Jean Anouilh (1910- )


Talking to myself again.


OT - Oooops!

"The government said Friday the federal budget deficit for the first half of fiscal 2009 jumped to $956.8 billion, more than $500 billion above the gap for all of the prior fiscal year. " Lets not forget the $50-billion Obama forgot about for the military yesterday. I think they call that a TRILLION-DOLLARS in a half year?

Yep, the economy seems like it's on the right track. Everything is OK. And then you also have CNN/Money journalists that ask questions for surveys like: "Talkback: What do you need to see to convince you the economy is stabilizing?"

If a steaming pile of unknown brown matter smells like cow-shit, looks like cow-shit, feels like cow-shit, and tastes like cow-shit, chances are, it's cow-shit. Also, chances are the evaluator is an idiot to taste it to be sure.

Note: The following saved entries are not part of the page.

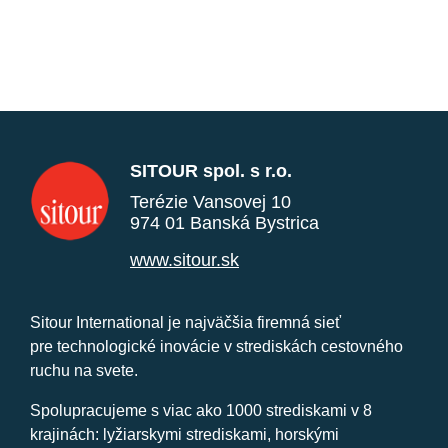
SITOUR spol. s r.o.
Terézie Vansovej 10
974 01 Banská Bystrica
www.sitour.sk
Sitour International je najväčšia firemná sieť
pre technologické inovácie v strediskách cestovného
ruchu na svete.
Spolupracujeme s viac ako 1000 strediskami v 8
krajinách: lyžiarskymi strediskami, horskými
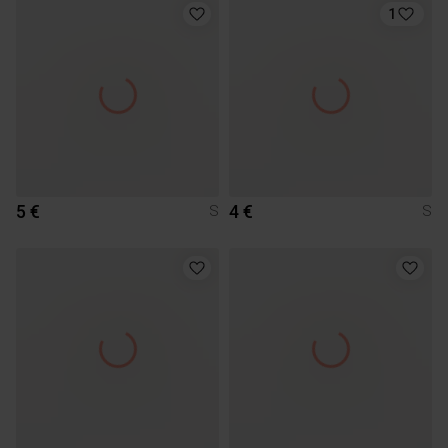
1
5 €
4 €
S
S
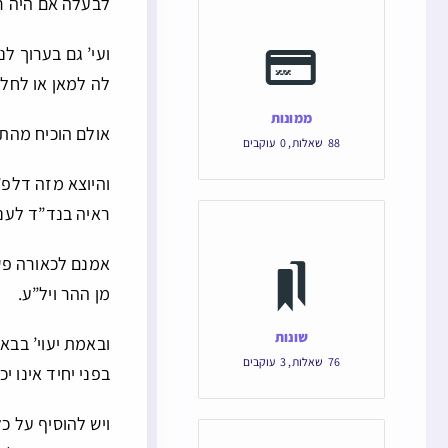
לבעלה אם היה רו
ועי’ גם בערוך 
לה למאן או לחלו
ממונות
אולם הוכיח מהתו
88
שאלות
,
0
עוקבים
והיוצא מזה דלפ”
ראיה בנד”ד לעניי
אמנם לכאורה פשט
מן ההר ויל”ע.
שונות
ובאמת יעוי’ בבא
76
שאלות
,
3
עוקבים
בפני יחיד אינו י
ויש להוסיף על כ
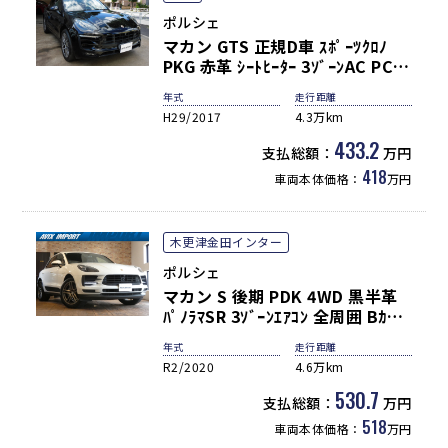
ポルシェ
マカン GTS 正規D車 ｽﾎﾟｰﾂｸﾛﾉ
PKG 赤革 ｼｰﾄﾋｰﾀｰ 3ｿﾞｰﾝAC PCM
ﾅﾋﾞ Carplay 全周ｶﾒﾗ&PAS ｸﾙｺﾝ
年式
走行距離
&LDW ﾊﾞｲｷｾﾉﾝHL(PDLS付) ｽﾎﾟｰ
H29/2017
4.3万km
ﾂｴｸﾞｿﾞｰｽﾄ PASM 赤ｷｬﾘﾊﾟｰ 純正
20AW 禁煙
433.2
支払総額：
万円
418
車両本体価格：
万円
木更津金田インター
ポルシェ
マカン S 後期 PDK 4WD 黒半革
ﾊﾟﾉﾗﾏSR 3ｿﾞｰﾝｴｱｺﾝ 全周囲 Bｶﾒﾗ
PCMﾅﾋﾞ PAS ACC LKA LCA ﾊﾟﾜｰ
年式
走行距離
ｼｰﾄ ｼｰﾄﾋｰﾀｰ ﾏﾙﾁﾌｧﾝｸｼｮﾝｽﾃｱﾘﾝｸﾞ
R2/2020
4.6万km
ﾎﾟﾙｼｪｴﾝﾄﾘ-D AppleCarPlay 電
動ﾃｰﾙｹﾞｰﾄ ﾏｶﾝS20ｲﾝﾁAW
530.7
支払総額：
万円
518
車両本体価格：
万円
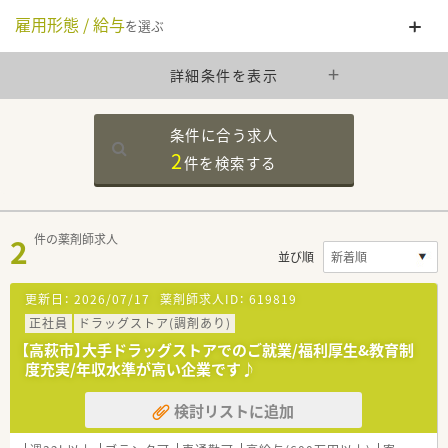
雇用形態 / 給与
を選ぶ
詳細条件を表示
条件に合う求人
2
件を
検索する
2
件の薬剤師求人
並び順
更新日：
2026/07/17
薬剤師求人ID：
619819
正社員
ドラッグストア(調剤あり)
【高萩市】大手ドラッグストアでのご就業/福利厚生&教育制
度充実/年収水準が高い企業です♪
検討リストに追加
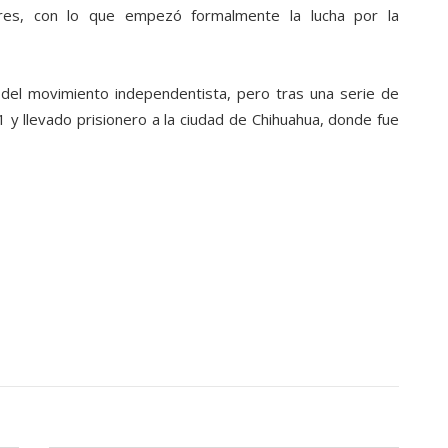
ores, con lo que empezó formalmente la lucha por la
te del movimiento independentista, pero tras una serie de
y llevado prisionero a la ciudad de Chihuahua, donde fue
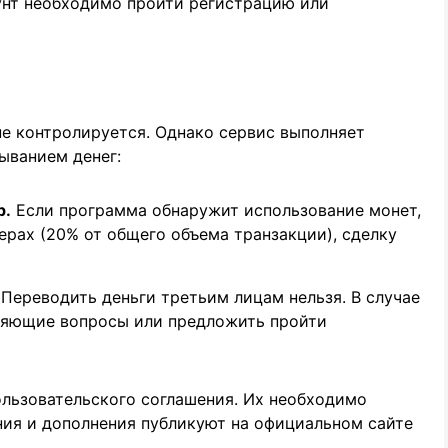
унт необходимо пройти регистрацию или
не контролируется. Однако сервис выполняет
ыванием денег:
р.
Если программа обнаружит использование монет,
ерах (20% от общего объема транзакции), сделку
Переводить деньги третьим лицам нельзя. В случае
няющие вопросы или предложить пройти
ользовательского соглашения. Их необходимо
ния и дополнения публикуют на официальном сайте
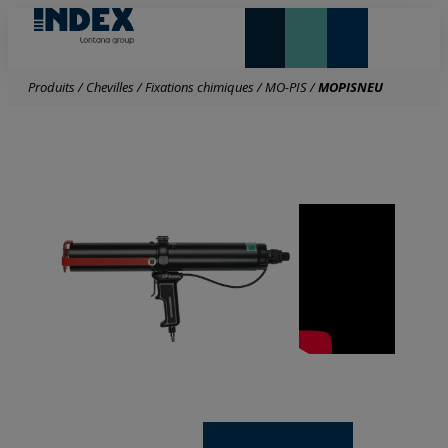
NOUVEAUTÉS ET VEDETTE
Produits
/
Chevilles
/
Fixations chimiques
/
MO-PIS
/
MOPISNEU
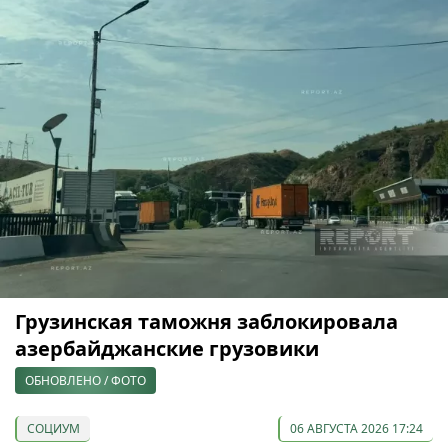
Грузинская таможня заблокировала
азербайджанские грузовики
ОБНОВЛЕНО / ФОТО
СОЦИУМ
06 АВГУСТА 2026 17:24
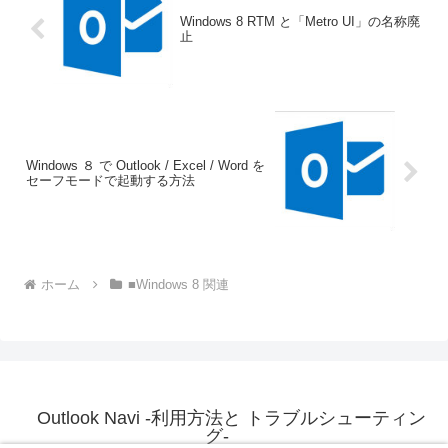
Windows 8 RTM と「Metro UI」の名称廃
止
Windows ８ で Outlook / Excel / Word を
セーフモードで起動する方法
ホーム
■Windows 8 関連
Outlook Navi -利用方法と トラブルシューティン
グ-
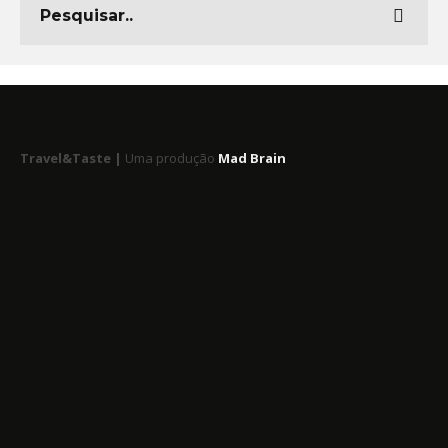
Travel&Taste |
Uma produção
Mad Brain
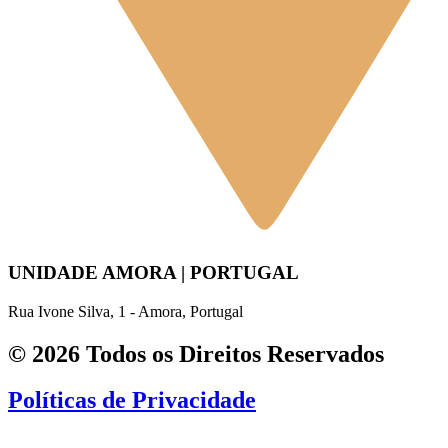
UNIDADE AMORA | PORTUGAL
Rua Ivone Silva, 1 - Amora, Portugal
© 2026 Todos os Direitos Reservados
Políticas de Privacidade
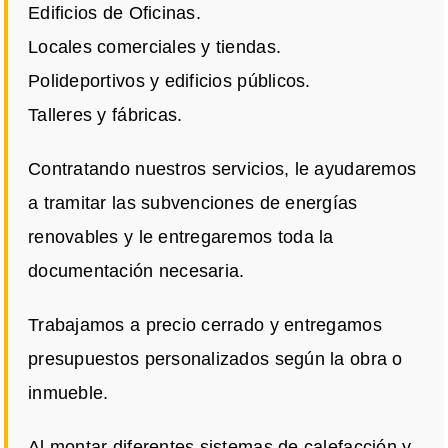
Edificios de Oficinas.
Locales comerciales y tiendas.
Polideportivos y edificios públicos.
Talleres y fábricas.
Contratando nuestros servicios, le ayudaremos
a tramitar las subvenciones de energías
renovables y le entregaremos toda la
documentación necesaria.
Trabajamos a precio cerrado y entregamos
presupuestos personalizados según la obra o
inmueble.
Al montar diferentes sistemas de calefacción y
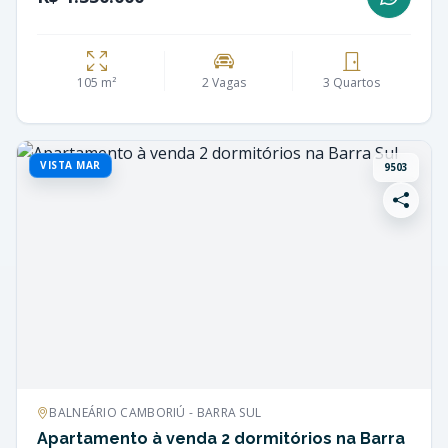
105 m²
2 Vagas
3 Quartos
VISTA MAR
9503
BALNEÁRIO CAMBORIÚ - BARRA SUL
Apartamento à venda 2 dormitórios na Barra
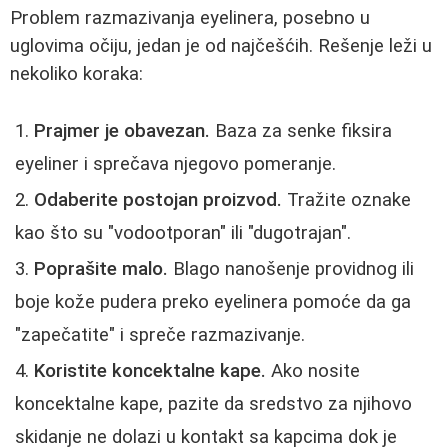
Problem razmazivanja eyelinera, posebno u
uglovima očiju, jedan je od najčešćih. Rešenje leži u
nekoliko koraka:
Prajmer je obavezan.
Baza za senke fiksira
eyeliner i sprečava njegovo pomeranje.
Odaberite postojan proizvod.
Tražite oznake
kao što su "vodootporan" ili "dugotrajan".
Poprašite malo.
Blago nanošenje providnog ili
boje kože pudera preko eyelinera pomoće da ga
"zapečatite" i spreče razmazivanje.
Koristite koncektalne kape.
Ako nosite
koncektalne kape, pazite da sredstvo za njihovo
skidanje ne dolazi u kontakt sa kapcima dok je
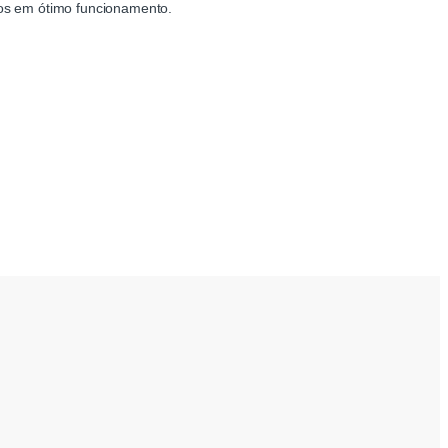
os em ótimo funcionamento.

They estimate that steaming pile will total 1.85-trillion this year. Now THAT'S a lot of steamy crap.

- - - - -

Black Star Ranch


Char, true. Remember the western version of legalized squatting? When the federal gov't opened up lands for settling. You filed a claim & then you had to "prove" it by living on that land for, I think, 10 years. Then you took title. There were claim jumpers & of course people figured out how to game the system. But it was essentially legalized squatting (land "belonged" to various tribes prior to fed gov't saying it was gov't's land).


The diminution of property rights ultimately devolves to reduced personal freedom. Yet another moral hazard consequence.

One element of change in hope-n-change.


Just as some groups are trying to legalize the status of illegal immigrants now, I agree that there will be more and more groups to advocate for squatters and their rights to stay in vacant homes.

There may be a convergence too: let the illegals come and live in all the empty houses because it will be good for our economy!


if allow a desperate situation to occur someone will come and take what you have. Might makes Right trumps all other rights.

Anyway strong families and a strong social net protect property rights far better than moral argument.

Alternately of course you can use superstition and or tyranny but if they fail, look out.